The past decisions of that monarchy – and/or its governments — are completely central to our national story, and detrimentally central to the lives of our Indigenous people.
Yet we seem unable to contemplate what a strange vacuum there seems to be in all the national mourning for a foreign monarch who was our head of state, and what that monarchy actually means to any of us in 2022 or in the future.
Monarchy certainly doesn't mean as much in Australia as it once did. But neither does "the" church or the idea of military service.
Hence at the national memorial service in Canberra on Thursday, politicians and national leaders had to take part in a made-up ceremony involving sticking wattle in a wreath for the Queen.
By comparison, think of all the symbolism of the Queen's funeral march. On one level, everyone can marvel at how well the Brits do ceremony and admire the colour and splendid uniforms
But consider the staggering extent to which the Queen's coffin was surrounded by the military, and symbols of past empire, in its final journey.
The military myth
Military history is also central to Australia's myths.
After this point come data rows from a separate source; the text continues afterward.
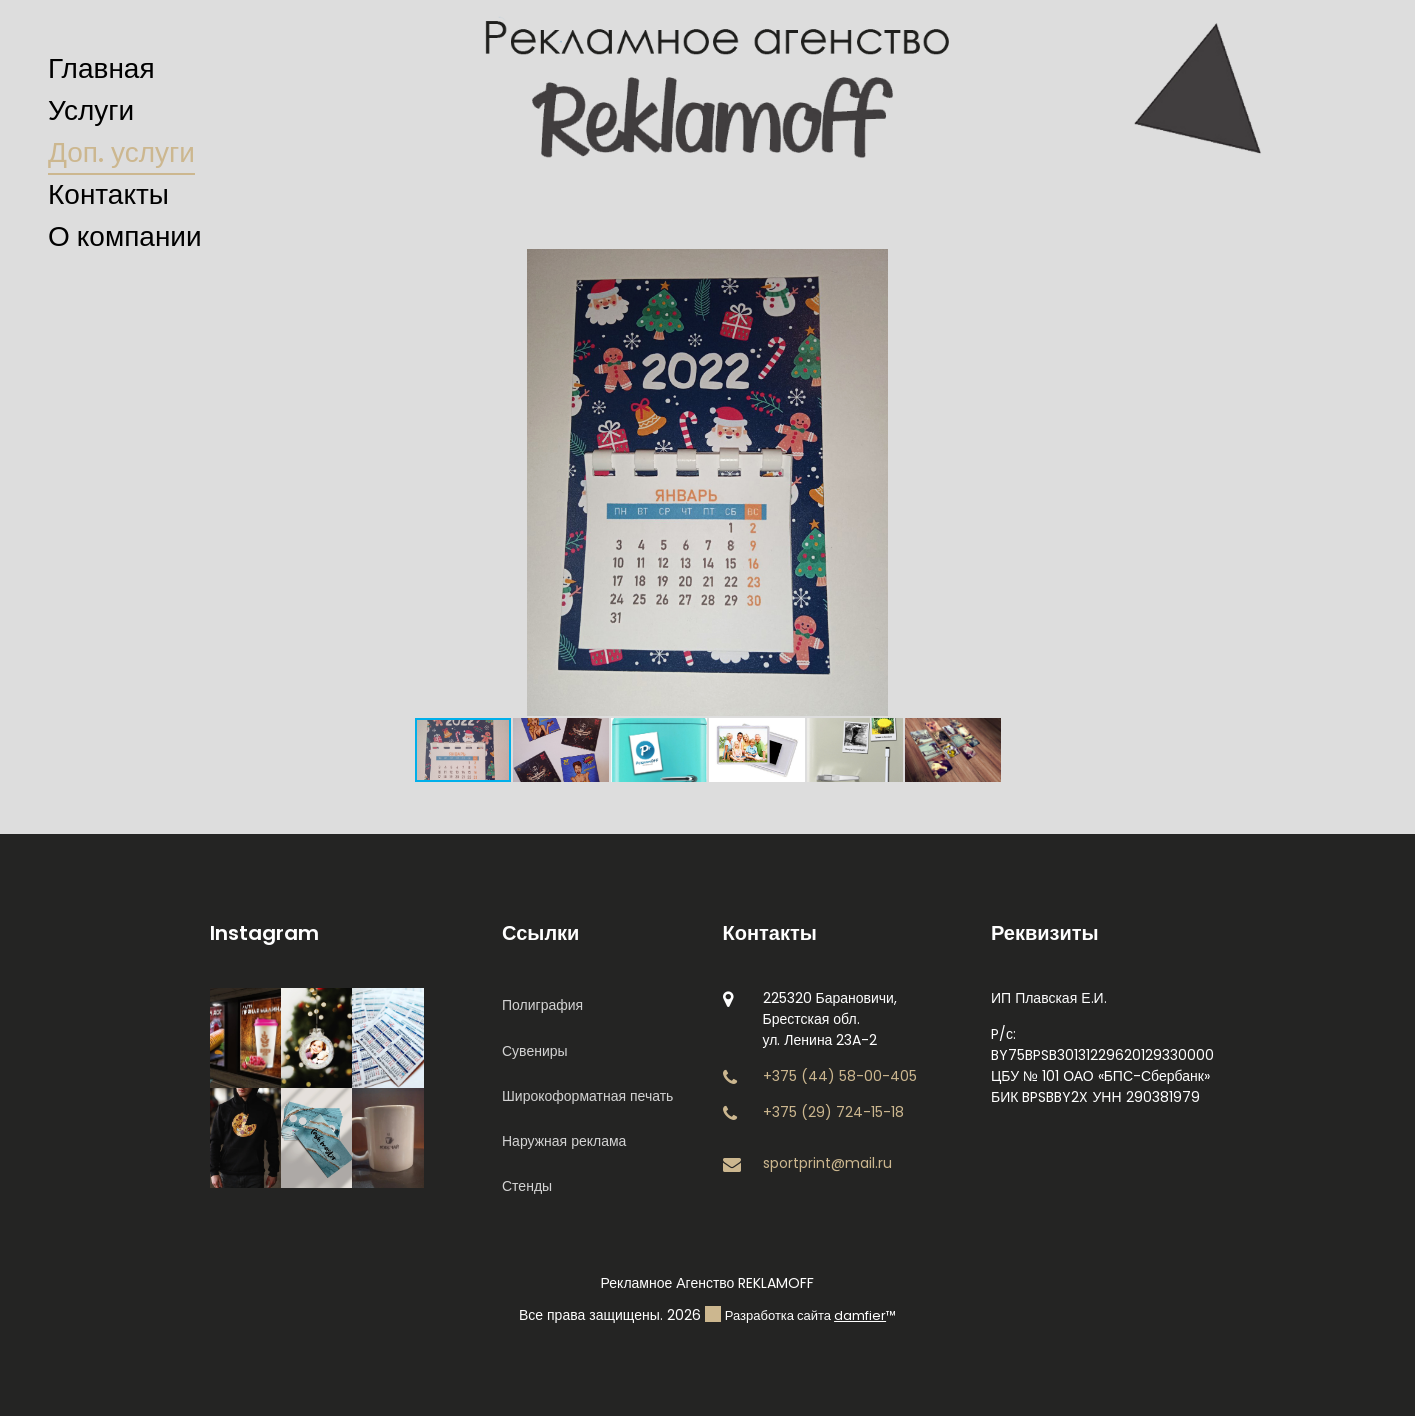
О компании (125, 236)
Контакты (108, 194)
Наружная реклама (564, 1141)
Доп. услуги (121, 152)
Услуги (91, 110)
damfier (860, 1315)
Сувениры (535, 1051)
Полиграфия (542, 1005)
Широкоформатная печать (587, 1096)
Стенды (527, 1186)
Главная (101, 68)
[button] (1040, 267)
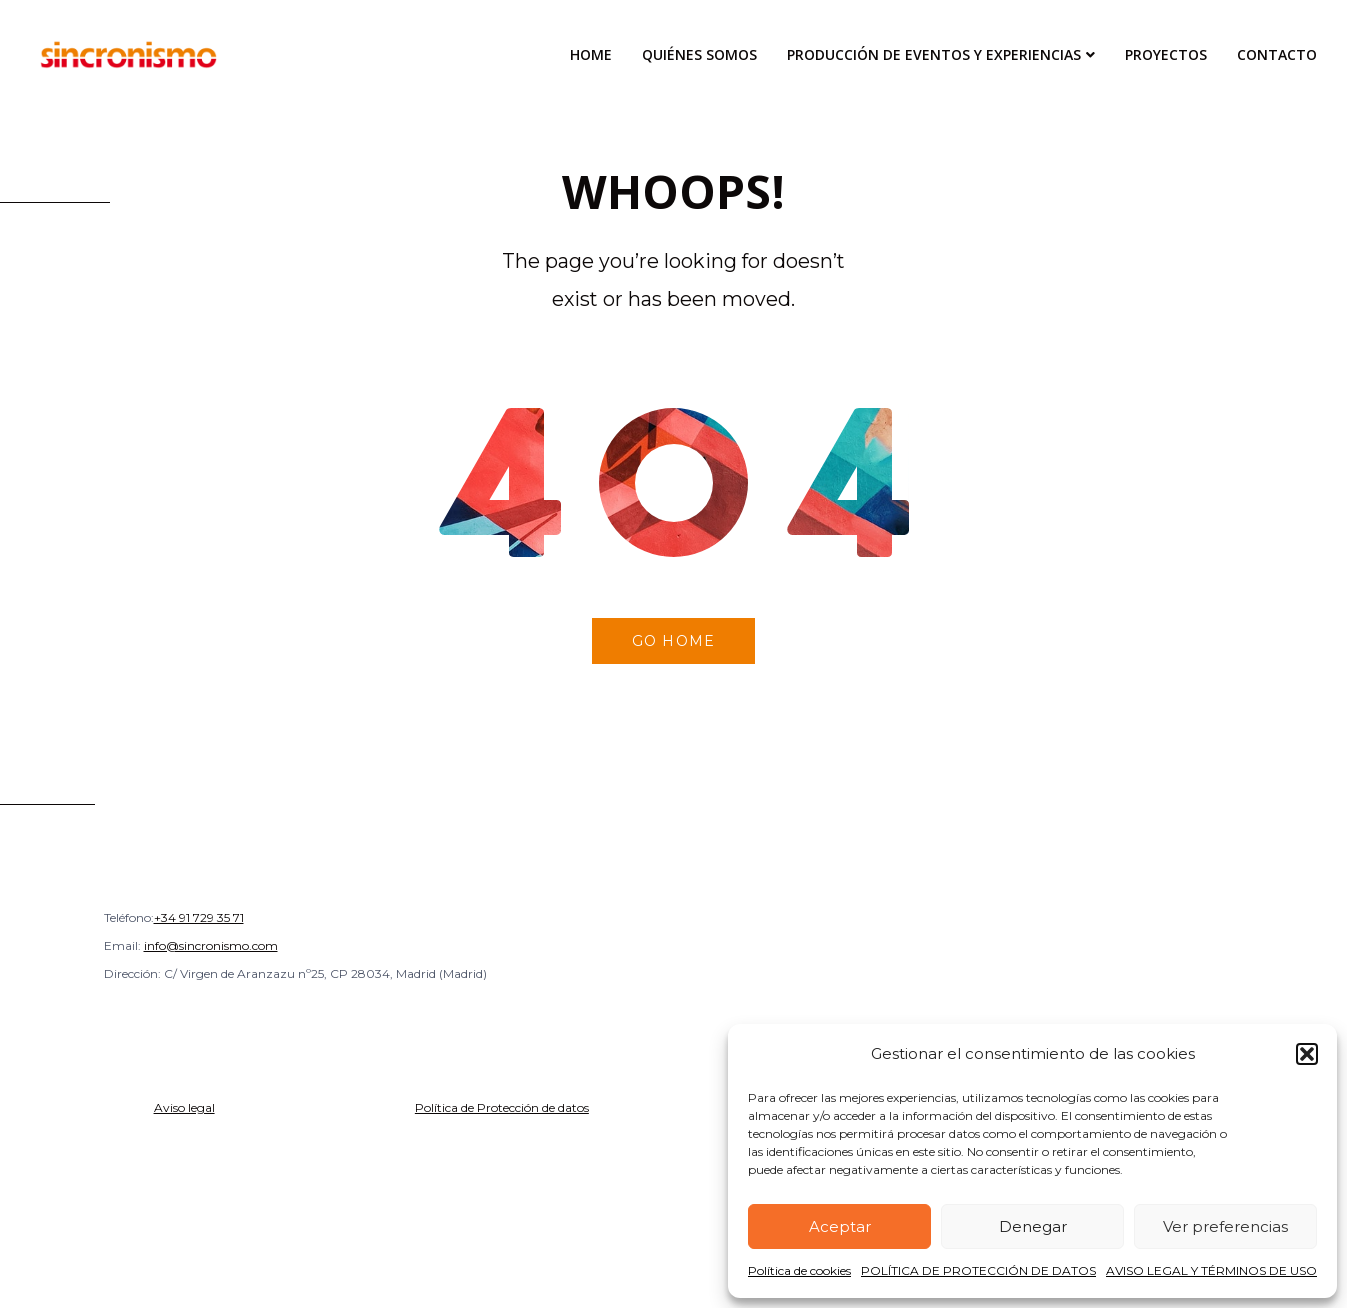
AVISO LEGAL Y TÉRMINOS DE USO (1211, 1270)
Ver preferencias (1225, 1226)
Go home (673, 641)
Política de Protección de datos (502, 1107)
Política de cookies (799, 1270)
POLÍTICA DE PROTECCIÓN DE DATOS (978, 1270)
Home (591, 54)
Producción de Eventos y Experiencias (934, 54)
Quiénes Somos (699, 54)
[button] (1307, 1054)
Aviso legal (184, 1107)
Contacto (1277, 54)
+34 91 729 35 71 (199, 917)
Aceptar (840, 1226)
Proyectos (1166, 54)
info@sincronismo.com (211, 945)
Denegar (1033, 1226)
Yet in the same week we have been watching the passing funeral parade, there have been more reports from my colleague Mark Willacy about alleged war crimes by Australian troops in Afghanistan.
The tarnish that these reports of the actions of the few put on the reputations of the thousands of troops who served there is not just distressing for the troops, but only raises further questions about the priorities involved in spending $500 million on rebuilding the Australian War Memorial to document these conflicts.
In 2020, the incoming director of the Memorial, Matt Anderson defended the spend saying:
"We've created 100,000 veterans over the last 25 years, and yet we devote about 4 per cent of gallery space to them".
Well yes, but as the Royal Commission into Defence and Veteran Suicide continues to document, more of them have died at home by suicide than died on active duty with not enough support in place.
What is also not present at the Memorial is any reference to the tens of thousands of people who died in the Frontier Wars in Australia, that occurred under the fiction of Terra Nullius declared in the name of the British Monarchy.
Elizabeth II with her much respected stability and decency may have gone. The pageantry may have passed. But even amid these dark times, regime change should be an opportunity to confront our history more honestly.
We are yet to see how Anthony Albanese delivers on a pledge to truth telling, as well as to a Voice to Parliament for Indigenous Australians
Laura Tingle is 7.30's chief political correspondent.